Confidence-Based Reward Design. R-TAP introduces two complementary confidence-driven rewards:
  • Recursively Confidence Increase Reward: To reward meaningful refinement across recursive steps, this reward encourages the confidence score to improve from one cycle to the next: RIncrease = (1/(M-1)) Σ 𝟙[Conf(t+1) > Conf(t)], where M is the effective recursion depth.
  • Final Answer Confidence Reward: The final answer must be sufficiently confident: RFinal = 𝟙[Conf(M) ≥ τ], where τ is a preset threshold.
The total reward combines these with conventional rewards: R = RIncrease + RFinal + RFormat + RAnswer + RLength.
🔍 Click to zoom in

Figure 4: Recursive Think-Answer Process.

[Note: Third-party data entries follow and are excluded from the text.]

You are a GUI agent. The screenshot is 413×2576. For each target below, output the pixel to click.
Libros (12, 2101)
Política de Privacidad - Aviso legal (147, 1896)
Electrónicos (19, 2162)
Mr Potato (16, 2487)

Given a question q, base LLM/VLM πθ recursively generates multiple Think-Answers o(t) until the answer is correct. A pre-trained Confidence Generator Cϕ assesses each question and Think-Answer pair then generates confidence score Conf(t). This confidence score is used to formulate confidence-based reward—RIncrease and RFinal—which serves as a sufficient reinforcement signal to train the model to recursively generate higher confidence Think-Answers.

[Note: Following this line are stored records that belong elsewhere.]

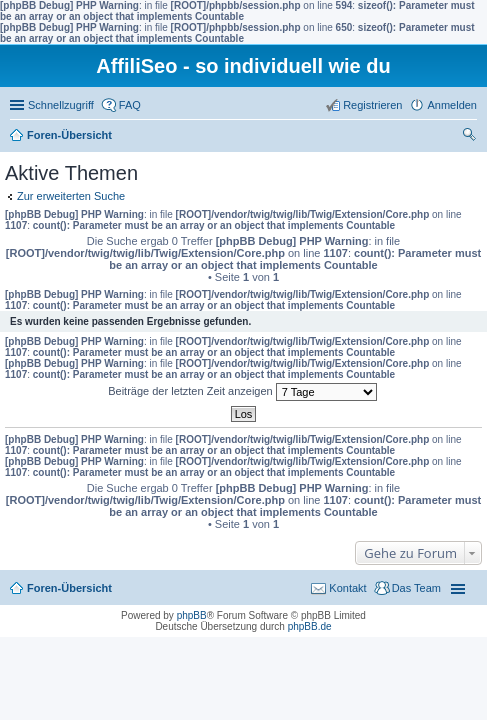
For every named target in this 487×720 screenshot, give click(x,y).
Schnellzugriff (61, 105)
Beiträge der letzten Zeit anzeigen (242, 392)
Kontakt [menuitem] (347, 588)
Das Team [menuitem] (416, 588)
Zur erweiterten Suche (71, 196)
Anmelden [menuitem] (452, 105)
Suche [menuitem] (471, 137)
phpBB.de (310, 626)
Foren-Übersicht (69, 135)
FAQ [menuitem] (130, 105)
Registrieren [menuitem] (372, 105)
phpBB (192, 615)
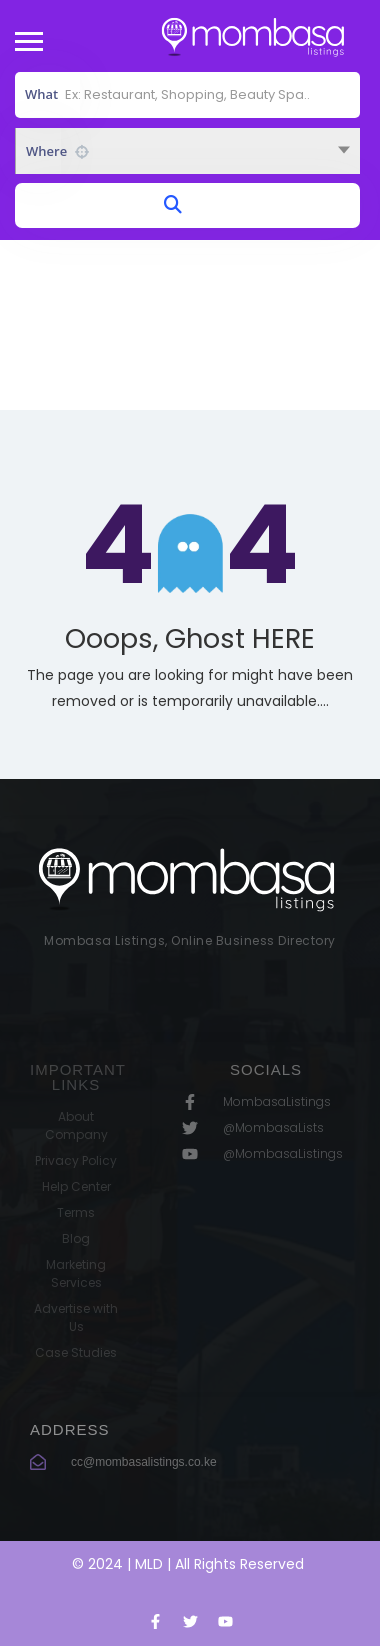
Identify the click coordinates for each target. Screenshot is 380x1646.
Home (145, 347)
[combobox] (187, 151)
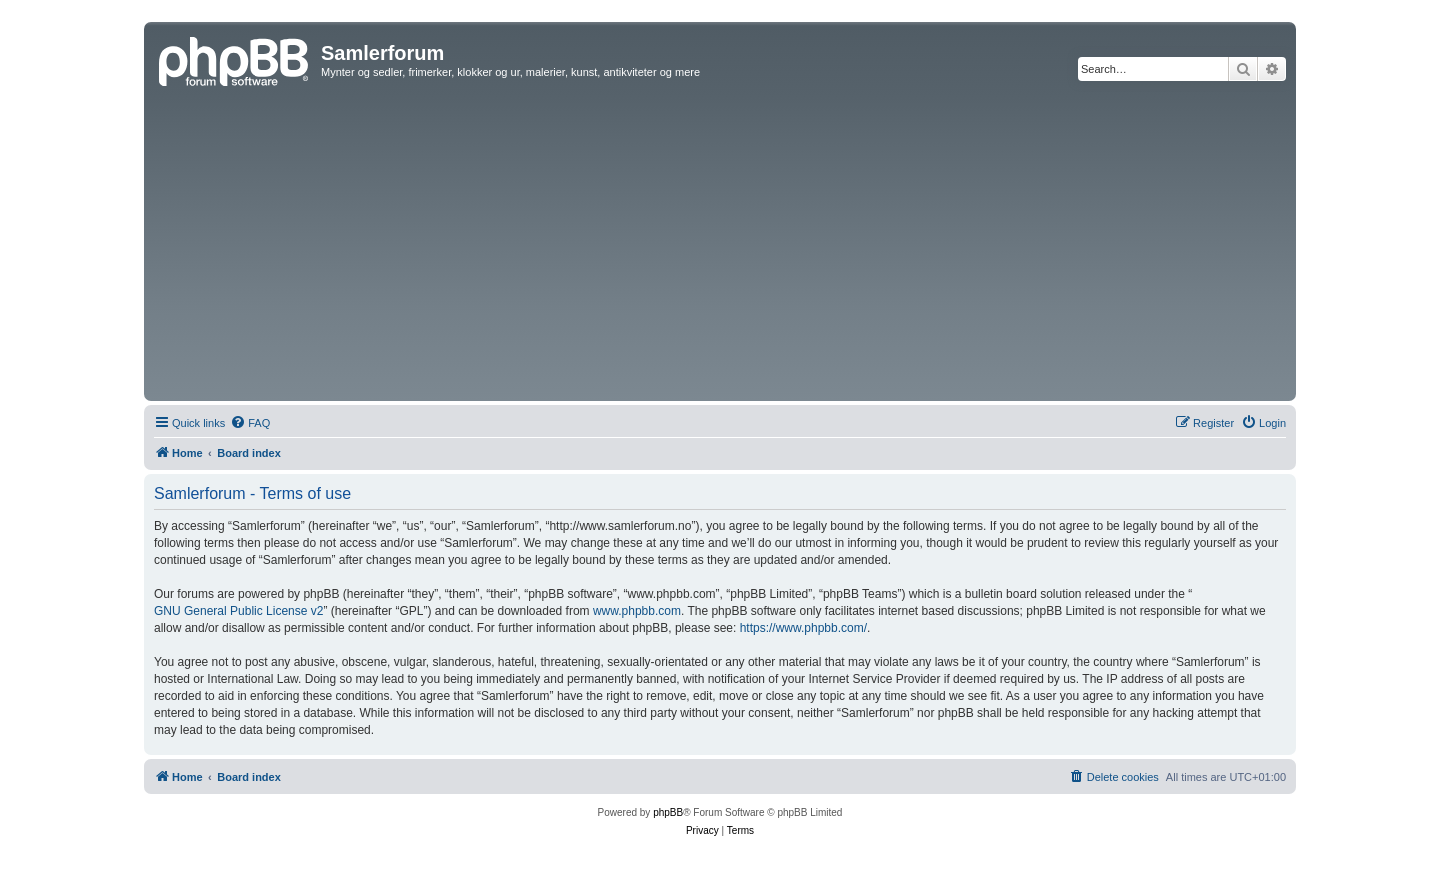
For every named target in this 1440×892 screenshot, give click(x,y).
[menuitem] (250, 423)
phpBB (668, 812)
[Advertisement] (720, 246)
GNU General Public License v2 (238, 611)
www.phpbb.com (637, 611)
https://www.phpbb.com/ (803, 628)
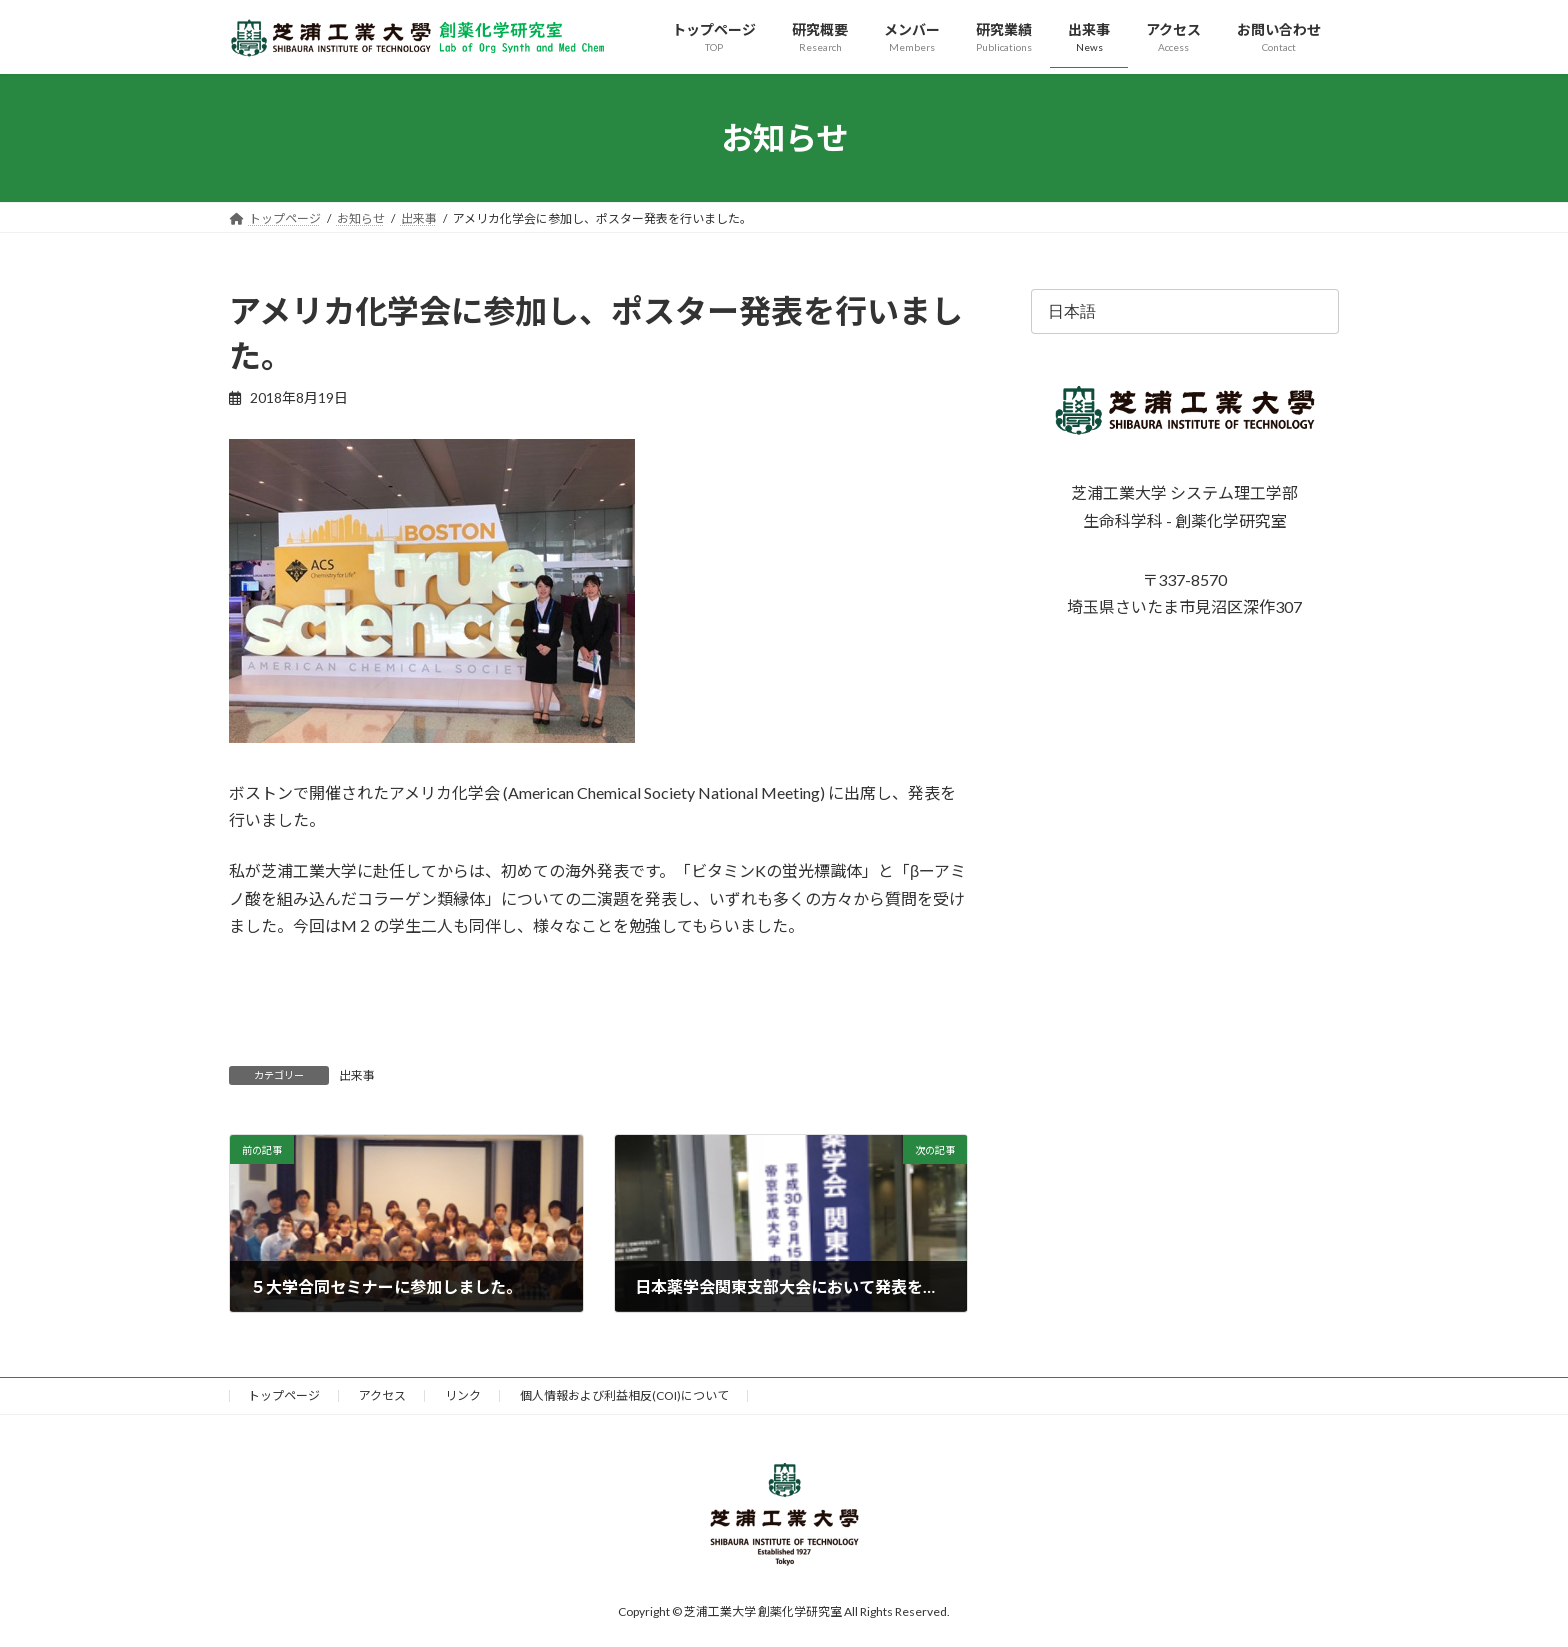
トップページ (284, 1395)
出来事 (357, 1075)
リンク (463, 1395)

Training Overview. R-TAP proceeds in two stages. Stage 1 performs supervised learning on the Confidence Generator using binary correctness labels for each reasoning trajectory produced by the target model. Stage 2 applies RL with GRPO to optimize the model's reasoning behavior under recursive rewards, enabling the model to generate progressively more accurate and confident reasoning across cycles. During this stage, the Confidence Generator is trained simultaneously to predict reliable confidence scores for the updated model's responses in real time. Notably, the Confidence Generator is used only during training, so R-TAP introduces no additional inference-time cost.
🔍 Click to zoom in

Figure 5: Training curves showing the progression of three reward signals—recursively confidence increase reward, last answer's confidence reward, and accuracy reward—over iterations during GRPO. All rewards show consistent upward trends, indicating effective recursive refinement.

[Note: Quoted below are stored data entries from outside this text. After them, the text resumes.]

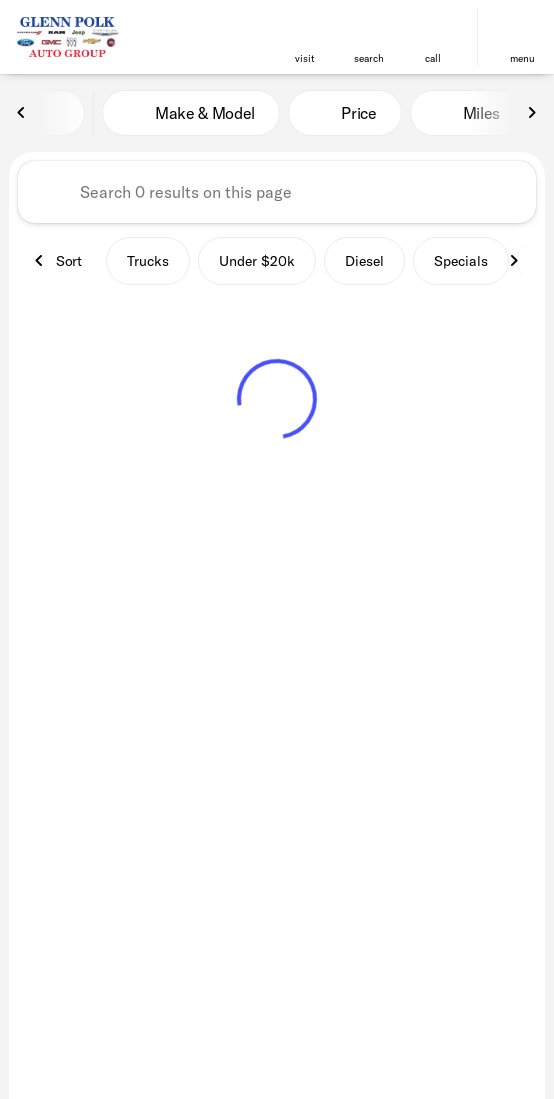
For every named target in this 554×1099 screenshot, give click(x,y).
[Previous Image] (22, 113)
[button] (305, 37)
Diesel (364, 261)
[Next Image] (532, 113)
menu (522, 58)
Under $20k (257, 261)
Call (433, 58)
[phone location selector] (433, 29)
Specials (461, 261)
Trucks (148, 261)
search (369, 58)
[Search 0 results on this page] (277, 192)
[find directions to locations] (305, 29)
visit (305, 58)
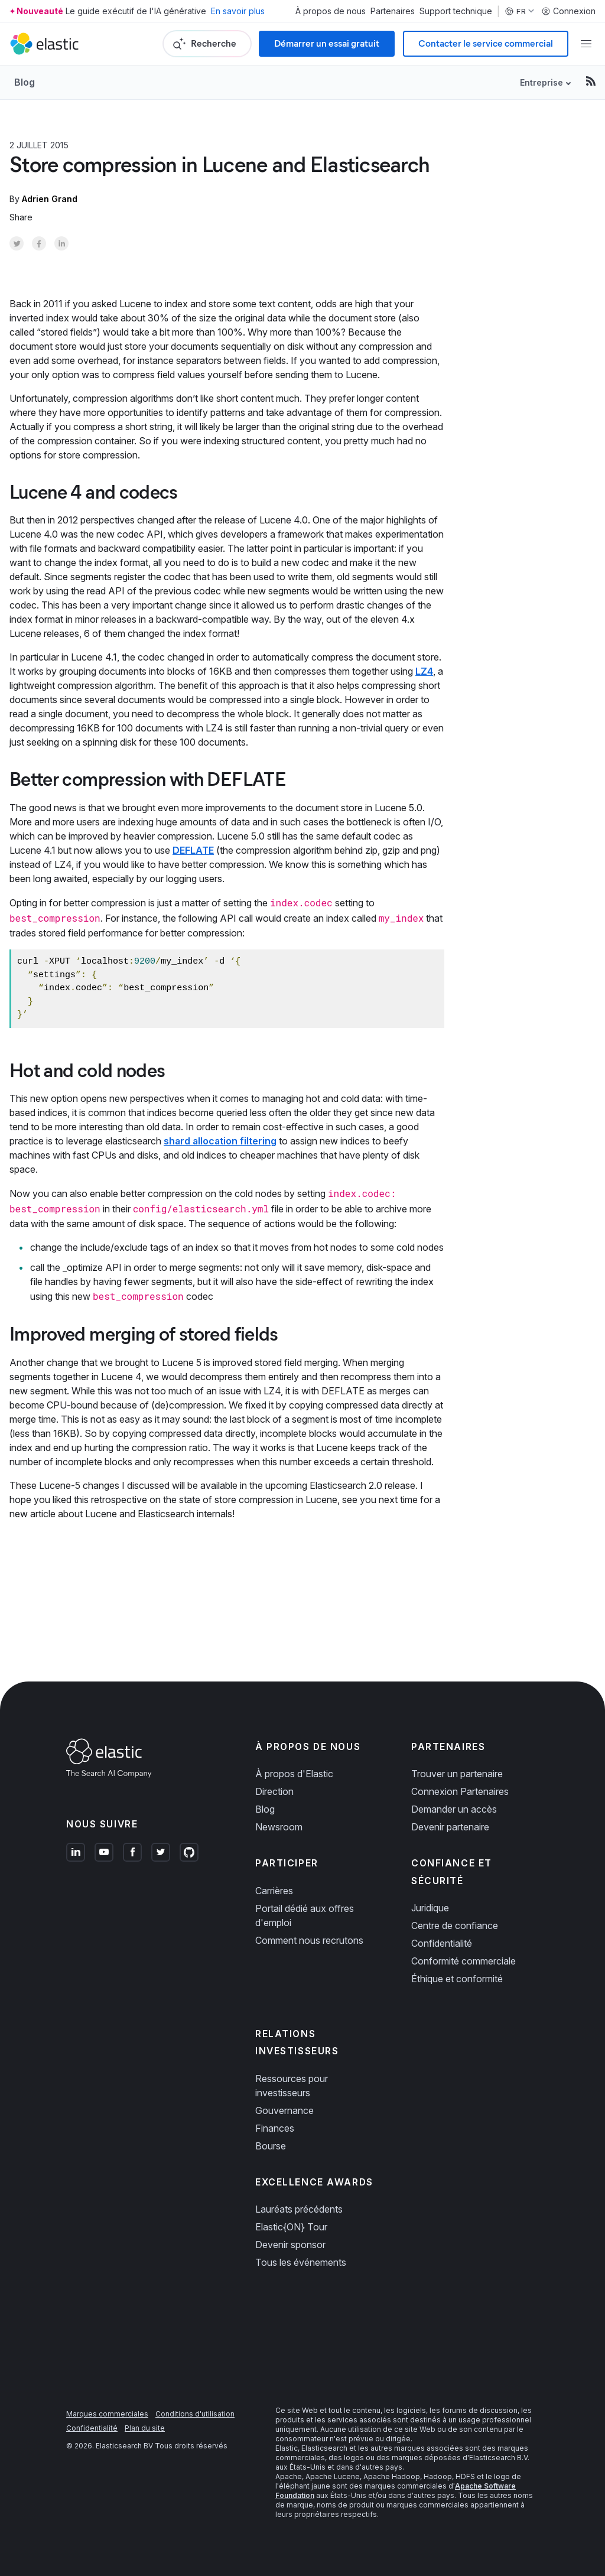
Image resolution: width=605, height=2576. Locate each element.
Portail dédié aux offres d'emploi (304, 1915)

Key Results. R-TAP delivers strong and consistent performance improvements across diverse language and vision-language reasoning benchmarks. R-TAP-applied models show dramatic improvements, closing the gap to OpenAI o1 and o3 models. Moreover, recursive refinement leads to a substantial reduction in "Oops!"-style self-corrections during inference, indicating that R-TAP achieves more reliable yet faster inference-time reasoning with fewer failures along the trajectory. These results demonstrate that confidence-guided recursion training is a powerful mechanism for enhancing both the accuracy and inference speed of modern reasoning models.
🔍 Click to zoom in

Figure 6: Impact of R-TAP on reducing the number of "Oops"-style words—which corresponds to the number of erroneous reasoning—and its effect on substantially reducing inference time. (Left) Negative correlation between the number of erroneous reasoning and R-TAP train iterations. (Center) Evaluation result on the significant reduction of erroneous reasoning by applying R-TAP. (Right) Evaluation result on the substantial reduction of inference time due to the reduction of erroneous reasoning by applying R-TAP.